[ASSIGNED TASK]
Output the data word for word, dropping every image.

(DATA FOR THIS EXERCISE)

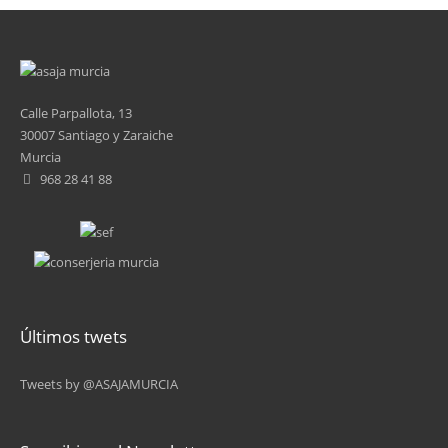
Calle Parpallota, 13
30007 Santiago y Zaraiche
Murcia
968 28 41 88
Últimos twets
Tweets by @ASAJAMURCIA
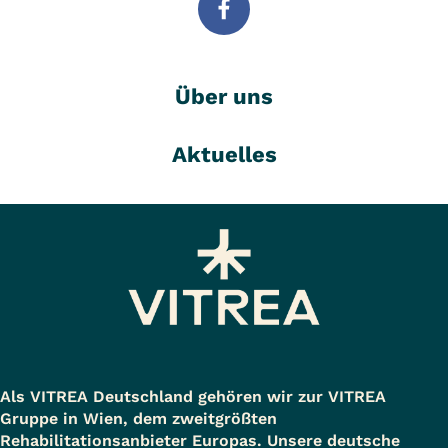
Über uns
Aktuelles
Als VITREA Deutschland gehören wir zur VITREA
Gruppe in Wien, dem zweitgrößten
Rehabilitationsanbieter Europas. Unsere deutsche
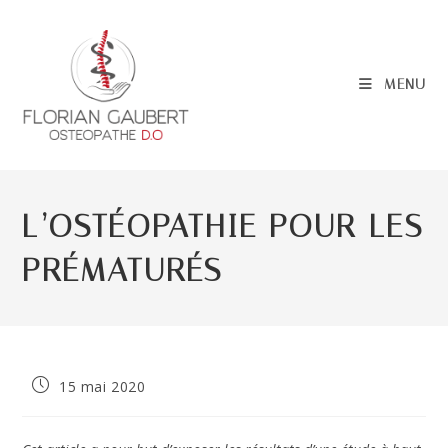
Skip
to
content
MENU
L’OSTÉOPATHIE POUR LES
PRÉMATURÉS
Publication
15 mai 2020
publiée :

(End DATA FOR THIS EXERCISE)

[WRITTEN SOLUTION]
Calle Parpallota, 13
30007 Santiago y Zaraiche
Murcia
968 28 41 88
Últimos twets
Tweets by @ASAJAMURCIA
Über uns
Aktuelles
Als VITREA Deutschland gehören wir zur VITREA
Gruppe in Wien, dem zweitgrößten
Rehabilitationsanbieter Europas. Unsere deutsche
Skip
to
content
MENU
L’OSTÉOPATHIE POUR LES
PRÉMATURÉS
Publication
15 mai 2020
publiée :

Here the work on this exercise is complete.